D.1 What Are DTDs?


Document Type Definitions express the allowed elements and attributes in a certain document type and constrain the order in which elements must appear within that document type. A DTD is often composed of a single file, which contains declarations defining the element types and attribute lists. (In theory, a DTD may span more than one file; however, the mechanism for including one file inside another parameter entities is outside the scope of this appendix.)

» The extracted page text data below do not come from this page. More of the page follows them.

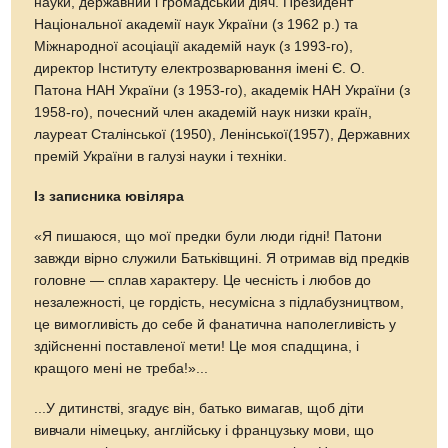
науки, державний і громадський діяч. Президент
Національної академії наук України (з 1962 р.) та
Міжнародної асоціації академій наук (з 1993-го),
директор Інституту електрозварювання імені Є. О.
Патона НАН України (з 1953-го), академік НАН України (з
1958-го), почесний член академій наук низки країн,
лауреат Сталінської (1950), Ленінської(1957), Державних
премій України в галузі науки і техніки.
Із записника ювіляра
«Я пишаюся, що мої предки були люди гідні! Патони
завжди вірно служили Батьківщині. Я отримав від предків
головне — сплав характеру. Це чесність і любов до
незалежності, це гордість, несумісна з підлабузництвом,
це вимогливість до себе й фанатична наполегливість у
здійсненні поставленої мети! Це моя спадщина, і
кращого мені не треба!»...
...У дитинстві, згадує він, батько вимагав, щоб діти
вивчали німецьку, англійську і французьку мови, що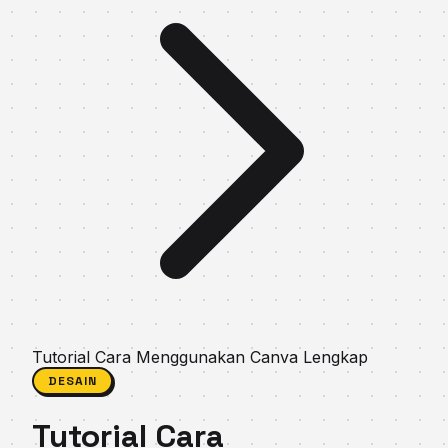
Tutorial Cara Menggunakan Canva Lengkap
DESAIN
Tutorial Cara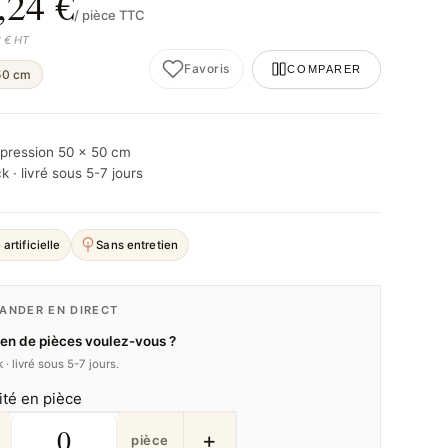
,24 €
/ pièce TTC
3 € HT
Favoris
COMPARER
50 cm
mpression 50 × 50 cm
k · livré sous 5-7 jours
 artificielle
Sans entretien
NDER EN DIRECT
n de pièces voulez-vous ?
 · livré sous 5-7 jours.
ité en pièce
+
pièce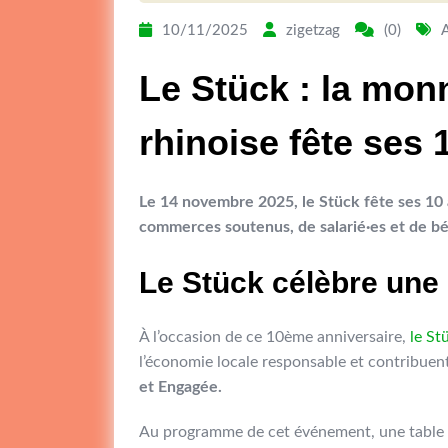
10/11/2025
zigetzag
(0)
Le Stück : la monn
rhinoise fête ses 
Le 14 novembre 2025, le Stück fête ses 10 a
commerces soutenus, de salarié·es et de bé
Le Stück célèbre une
À l’occasion de ce 10ème anniversaire,
le St
l’économie locale responsable et contribuent
et Engagée.
Au programme de cet événement, une table 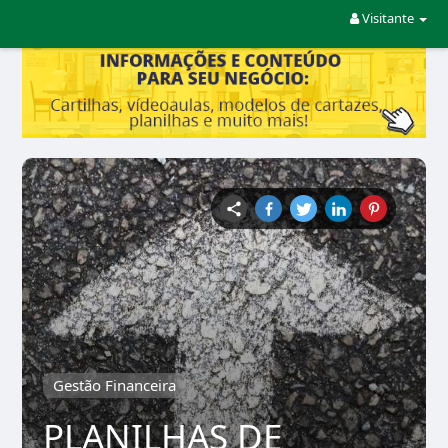
Visitante
Gestão Financeira
PLANILHAS DE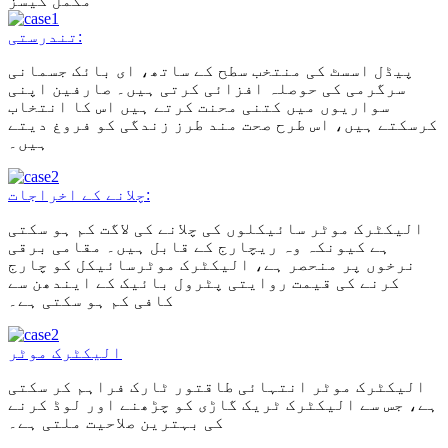
مکمل کیسز
تندرستی:
پیڈل اسسٹ کی منتخب سطح کے ساتھ، ای بائک جسمانی
سرگرمی کی حوصلہ افزائی کرتی ہیں۔ صارفین اپنی
سواریوں میں کتنی محنت کرتے ہیں اس کا انتخاب
کرسکتے ہیں، اس طرح صحت مند طرز زندگی کو فروغ دیتے
ہیں۔
چلانے کے اخراجات:
الیکٹرک موٹر سائیکلوں کی چلانے کی لاگت کم ہو سکتی
ہے کیونکہ وہ ریچارج کے قابل ہیں۔ مقامی برقی
نرخوں پر منحصر ہے، الیکٹرک موٹرسائیکل کو چارج
کرنے کی قیمت روایتی پٹرول بائیک کے ایندھن سے
کافی کم ہو سکتی ہے۔
الیکٹرک موٹر
الیکٹرک موٹر انتہائی طاقتور ٹارک فراہم کر سکتی
ہے، جس سے الیکٹرک ٹریک گاڑی کو چڑھنے اور لوڈ کرنے
کی بہترین صلاحیت ملتی ہے۔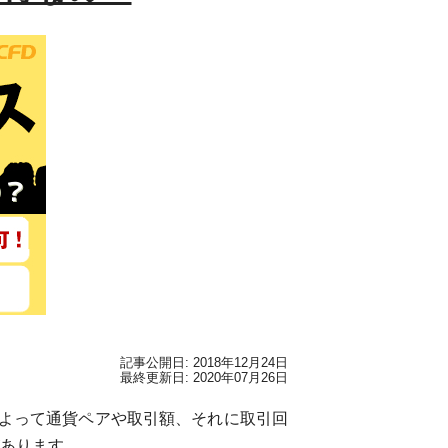
記事公開日: 2018年12月24日
最終更新日: 2020年07月26日
によって通貨ペアや取引額、それに取引回
あります。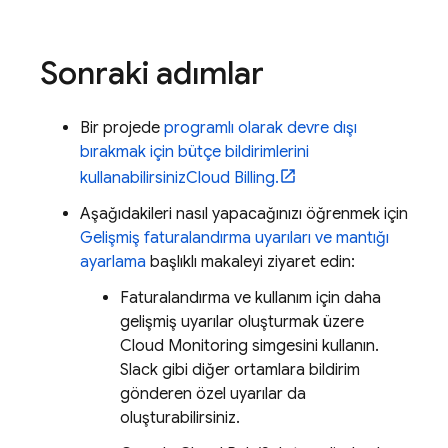
Sonraki adımlar
Bir projede
programlı olarak devre dışı
bırakmak için bütçe bildirimlerini
kullanabilirsiniz
Cloud Billing
.
Aşağıdakileri nasıl yapacağınızı öğrenmek için
Gelişmiş faturalandırma uyarıları ve mantığı
ayarlama
başlıklı makaleyi ziyaret edin:
Faturalandırma ve kullanım için daha
gelişmiş uyarılar oluşturmak üzere
Cloud Monitoring
simgesini kullanın.
Slack gibi diğer ortamlara bildirim
gönderen özel uyarılar da
oluşturabilirsiniz.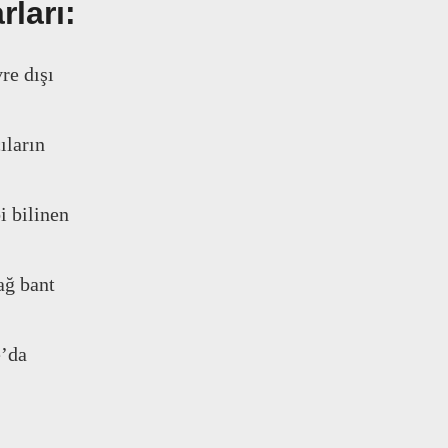
rları:
re dışı
ıların
i bilinen
ağ bant
e’da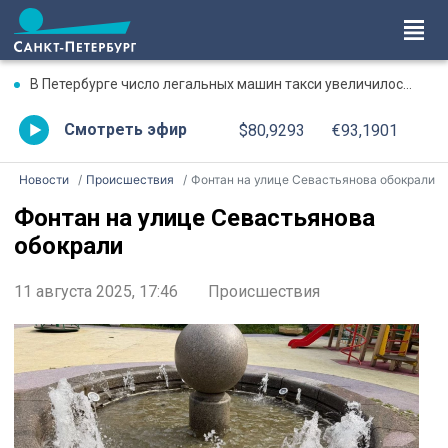
В Петербурге число легальных машин такси увеличилось почти в три раза
Смотреть эфир
$80,9293
€93,1901
Новости
Происшествия
Фонтан на улице Севастьянова обокрали
Фонтан на улице Севастьянова
обокрали
11 августа 2025, 17:46
Происшествия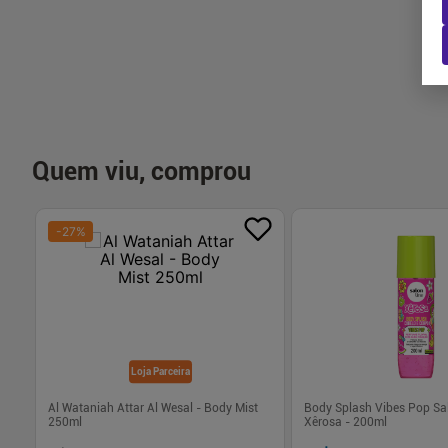
-
+
-
+
1
1
Comprar
Com
Quem viu, comprou
-
27
%
Loja Parceira
0G
Al Wataniah Attar Al Wesal - Body Mist
Body Splash Vibes Pop Sa
250ml
Xêrosa - 200ml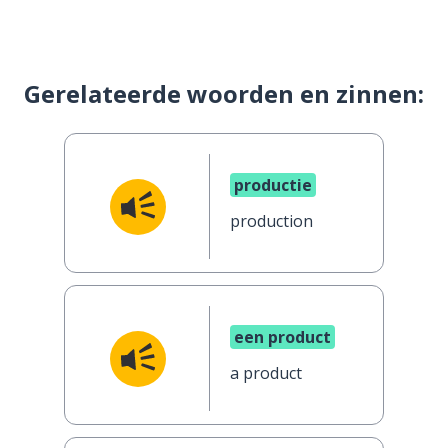
Gerelateerde woorden en zinnen:
productie
production
een product
a product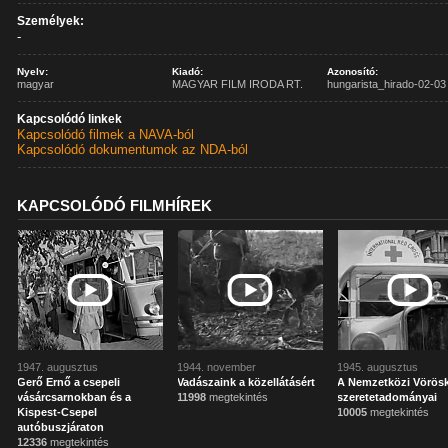
Személyek:
-
Nyelv:
Kiadó:
Azonosító:
magyar
MAGYAR FILM IRODA RT.
hungarista_hirado-02-03
Kapcsolódó linkek
Kapcsolódó filmek a NAVA-ból
Kapcsolódó dokumentumok az NDA-ból
KAPCSOLÓDÓ FILMHÍREK
1947. augusztus
1944. november
1945. augusztus
Gerő Ernő a csepeli
Vadászaink a közellátásért
A Nemzetközi Vörösk
vásárcsarnokban és a
11998
megtekintés
szeretetadományai
Kispest-Csepel
10005
megtekintés
autóbuszjáraton
12336
megtekintés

D.1.1 Element Type Declarations

An element is the actual instance of the structure as found in an XML document, whereas the element type defines the element, giving it a name and a structure. The form of an element type declaration is:

<!ELEMENT element-name contentspec>

The allowable content defined by contentspec is defined in terms of a simple grammar, which allows the expression of sequence, alternatives, and iteration within elements. For a formal definition of the element type declaration, see Section 3.2 of the XML 1.0 specification at http://w3.org/TR/REC-xml#NT-elementdecl. Table D-1 introduces the most common constructs.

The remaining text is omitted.